We had never hiked this trail before, and I was really looking forward to it, since it goes around Yellowwood Lake, one of my favorite lakes in the area. It starts out following the Jackson Creek Trail, which we had hiked before, but soon splits off. And follows the west side of the lake fairly closely. It has numerous ups and downs as it goes winding in the nooks and crannies of the shoreline, then going uphill, further inland, and back down to the lake again. It’s a great time of year to hike this trail because with the leaves off the trees, you have a great view of the lake this whole time.
We approached the end of the lake and hiked across the dam. We had picnicked here before when we hiked the High King Hill and Scarce o’Fat trails before.
We then had to cross the creek by the spillway, which was probably the most challenging part of the hike. It didn’t help that the trail, which had been well-marked to this point, was incorrectly marked here so we ended up trying to cross the creek in the wrong place. There was also a steep slope up to a sketchy stairway, and Sarah slipped on the wooden slat forming the stair, smashing her leg on a piece of rebar.
The hike on the east side of the lake is much more difficult, and it goes pretty far from the lake, so the scenery isn’t as good. The trail twists and turns, seemingly going uphill at every possible turn. It also joined up with a horse trail for a while, which was OK, but not ideal. It was still fun and the woods are beautiful in their own right, but the first half of the trail was much more to our liking.
The trail joined up with an interpretive trail for a bit and some trees were labeled, which would be educational if I could ever remember anything like that.
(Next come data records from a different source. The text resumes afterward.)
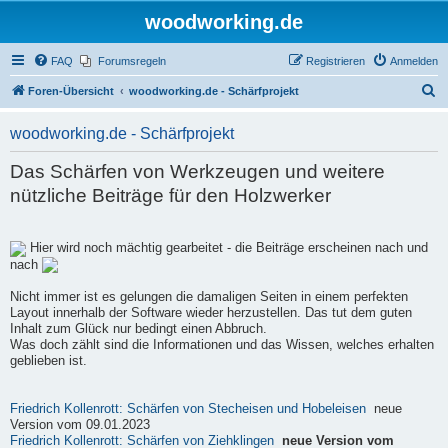
woodworking.de
FAQ
Forumsregeln
Registrieren
Anmelden
S
Foren-Übersicht
woodworking.de - Schärfprojekt
u
woodworking.de - Schärfprojekt
c
h
Das Schärfen von Werkzeugen und weitere
e
nützliche Beiträge für den Holzwerker
Hier wird noch mächtig gearbeitet - die Beiträge erscheinen nach und
nach
Nicht immer ist es gelungen die damaligen Seiten in einem perfekten
Layout innerhalb der Software wieder herzustellen. Das tut dem guten
Inhalt zum Glück nur bedingt einen Abbruch.
Was doch zählt sind die Informationen und das Wissen, welches erhalten
geblieben ist.
Friedrich Kollenrott: Schärfen von Stecheisen und Hobeleisen
neue
Version vom 09.01.2023
Friedrich Kollenrott: Schärfen von Ziehklingen
neue Version vom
We noticed that for a while there were two blazes on the trees, but one of them was crossed out with red paint. It appeared someone made a mistake and put blazes for the interpretive trail on the wrong trail. This made me think of Doug and his painting blue blazes along the Superior Hiking Trail. Reading about his efforts there really make me appreciate those who paint blazes on our trails. But whoever made this mistake must have been pretty mad at themselves, both for making things more confusing to hikers and for having to go back, paint over the incorrect blazes, and paint the blazes on the right trail.